Auswählen der Funktion
Beim Druck auf die Q Taste lassen sich auf dem LCD die jeweiligen Werte grundsätzlich per Druck auf den Touchscreen einstellen. Bei der X-T100 funktioniert dies seltsamerweise nicht. Dort funktioniert lediglich die Einstellung per 4-Wege-Steuerkreuz und Drehrad. Im Sucher lassen sich die Felder per 4-Wege-Steuerkreuz oder Joystick auswählen und mit dem hinteren Drehrad einstellen.

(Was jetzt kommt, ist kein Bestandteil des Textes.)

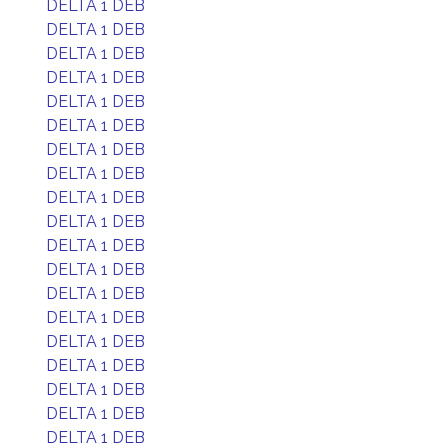
DELTA 1 DEB
DELTA 1 DEB
DELTA 1 DEB
DELTA 1 DEB
DELTA 1 DEB
DELTA 1 DEB
DELTA 1 DEB
DELTA 1 DEB
DELTA 1 DEB
DELTA 1 DEB
DELTA 1 DEB
DELTA 1 DEB
DELTA 1 DEB
DELTA 1 DEB
DELTA 1 DEB
DELTA 1 DEB
DELTA 1 DEB
DELTA 1 DEB
DELTA 1 DEB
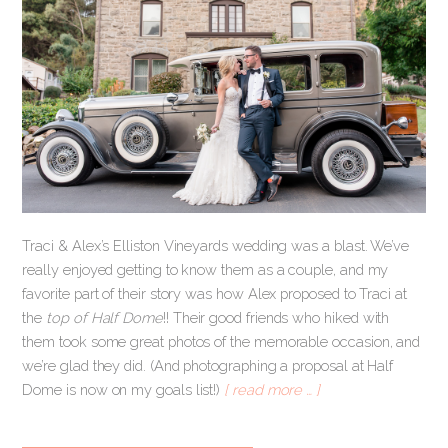
Traci & Alex’s Elliston Vineyards wedding was a blast. We’ve
really enjoyed getting to know them as a couple, and my
favorite part of their story was how Alex proposed to Traci at
the
top of Half Dome
!! Their good friends who hiked with
them took some great photos of the memorable occasion, and
we’re glad they did. (And photographing a proposal at Half
Dome is now on my goals list!)
[ read more … ]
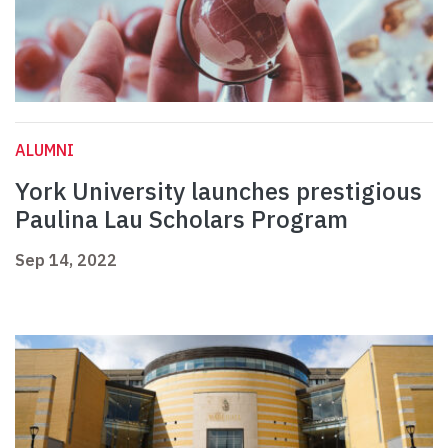
ALUMNI
York University launches prestigious
Paulina Lau Scholars Program
Sep 14, 2022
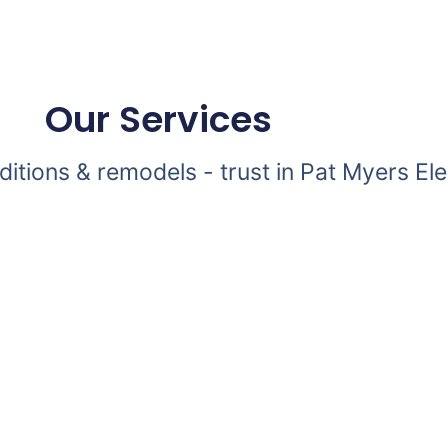
Our Services
dditions & remodels - trust in Pat Myers Ele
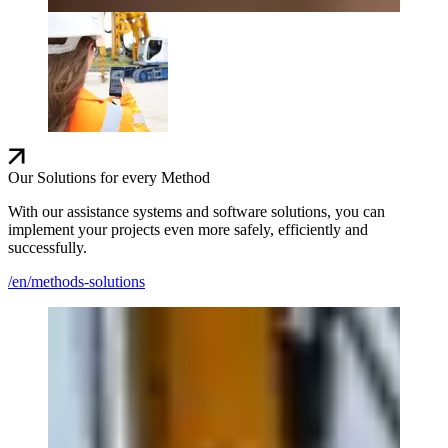
Our Solutions for every Method
With our assistance systems and software solutions, you can
implement your projects even more safely, efficiently and
successfully.
/en/methods-solutions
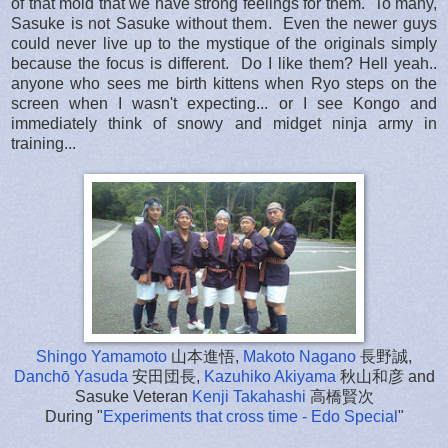
of that mold that we have strong feelings for them. To many,
Sasuke is not Sasuke without them. Even the newer guys
could never live up to the mystique of the originals simply
because the focus is different. Do I like them? Hell yeah..
anyone who sees me birth kittens when Ryo steps on the
screen when I wasn't expecting... or I see Kongo and
immediately think of snowy and midget ninja army in
training...
Shingo Yamamoto
山本進悟,
Makoto Nagano
長野誠,
Danchō Yasuda
安田団長,
Kazuhiko Akiyama
秋山和彦 and
Sasuke Veteran
Kenji Takahashi
高橋賢次
During "
Experiments that cross time - Edo Special
"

Auswahl per Touchscreen an der X-T3

Im Sucher verändert man die Werte direkt im jeweiligen Feld

Praktisch übrigens, dass sich die Kamera die letzte ausgewählte Position im Q Menu merkt. Klickt man erneut auf die Q Taste , ist man sofort wieder auf der zuletzt eingestellten Funktion. Gilt allerdings nur wenn die Kamera eingeschaltet bleibt. Nach dem Ausschalten der Kamera und Drücken der Q-Taste, springt sie wieder auf das 1. linke obere Feld zurück.

FAZIT
Das Q Menu stellt sich als gute und schnelle Alternative für Verwendung von Fn-Tasten heraus. Man muss sich nicht merken wo man was abgespeichert hat und es gibt zudem einen schnellen Überblick über die eingestellten Parameter. Außerdem vereinheitlicht es die Bedienung verschiedener Fuji Kameras weitestgehend. Wünschenswert wäre, wenn man auf den Speicherplätzen C1 bis C7 noch mehr Funktionen dauerhaft auf dem jeweiligen Speicherplatz ablegen könnte, so das mit einem Dreh auch diese Parameter geändert werden könnten.